Mutability and graphs [was: Re: page about the term "named graphs"] from Andy Seaborne on 2010-07-22 (public-rdf-dawg@w3.org from July to September 2010)

From: Andy Seaborne <andy.seaborne@epimorphics.com>
Date: Thu, 22 Jul 2010 14:08:29 +0100
To: Axel Polleres <axel.polleres@deri.org>
CC: Sandro Hawke <sandro@w3.org>, SPARQL Working Group <public-rdf-dawg@w3.org>
Message-ID: <4C4842CD.80101@epimorphics.com>
This gets to a point we do need to be clear about for SPARQL 1.1 Update.

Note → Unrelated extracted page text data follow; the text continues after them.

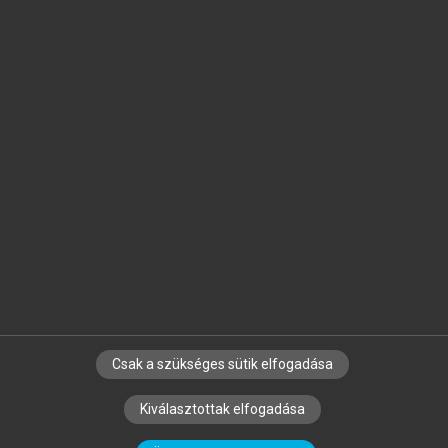
Jelöld meg a számodra fontos részeket, és
készíts
saját
jegyzeteket!
Egyéni előfizetéssel további
MeRSZ+ funkciókat
és
tartalmakat is elérhetsz.
Csak a szükséges sütik elfogadása
SZERZŐKNEK
CÉGEKNEK
KÖNYVTÁROSOKNAK
Kiválasztottak elfogadása
SZERKESZTÉSI ÉS LEKTORÁLÁSI ALAPELVEK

I agree with Sandro that some of the language of change and graph is not 
exact.

On 22/07/2010 9:41 AM, Axel Polleres wrote:
> As for Graph,
> i always understood simply:
>
>     Graph3 = a set of triples
>
> a set*can*  change, you can add triples, you can remove triples... is that the same as your graph1 or something different?

If we mean mathematical set, then no, it can't change.  You don't add an 
element to a set, you form the union of the set and a singleton set.

In
   "Set S1 = the set S0 set-union {x}"
you are saying what the symbol S1 refers to in this context.

It is the set whose members are the members of (the set referred to by) 
S0, and the object x.  S1 may refer to the same set as S0 (i.e. x is in 
S0) or a different set.  Mathematical sets exists [+], just like numbers 
exist.

If you mean set, as in data structure, then many programming languages 
do allow such a data structure to change.  That's to do with slots, 
references and values.  A slot is a container of one value: you can 
change the value in a slot.  Deferencing a slot returns it's current value.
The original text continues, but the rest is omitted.